Покинутая матерью, скорбящая об умершем отце, Иранна постепенно стала непримиримой в выражении собственных чувств и неудовольствий, но не по отношению к матери, при мыслях о которой до сих пор сжималась и теряла дар речи. Мельяна была ирреальным божеством, и, чем большей холодностью она обдавала дочь, тем более пронзительно та пыталась исправиться ради нее, чтобы доказать, как несправедливо мать относится к ней. Иранна до сих пор каждый день ждала, что вот-вот вновь объявится в здешних краях Мельяна, взяв под защиту и ее, и всю Умму.

Когда испуганную Иранну доставили во дворец, всеобщая реакция обдала сдержанностью, граничащей с льдистостью. Даже Амина, единственная девочка, приближенная к трону и освобожденная уже от игр с Арвиумом и Галлой, обособившимися в мужском мире тренировок, не спешила принимать ее. Да и Иранну не прельщала отстраненность Амины, а фантазии не хватало для осознания, что таится за глазами, жадно впитывающими любое проявление человеческой жизни. Амина была неразговорчива и потому не поражала ни с первого, ни со второго взгляда. На островах юности лед между ними оттаял, Амина перестала бояться порой бездумной оголтелости дочери своей единоутробной сестры.
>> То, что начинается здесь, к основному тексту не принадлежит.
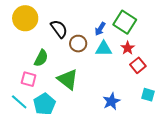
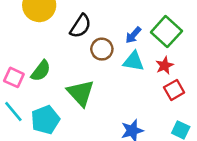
black semicircle: (59, 29) -> (80, 26), turned 60
green semicircle: (41, 58) -> (41, 71), moved
pink square: (29, 79) -> (14, 77), moved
А Иранна перестала расценивать неспешность тетки как забитость. Иранне было неинтересно разбираться в причинах нравов и явлений – она не прислушивалась к другим, а лишь читала им тирады, глубоко ранясь неодобрением в свою сторону. Столкновение с социумом – криво слепленными умозаключениями других, которые никак не сочетались с их личностями и мечтами, стало самым невыносимым, но и самым интересным, что пришлось пережить обеим.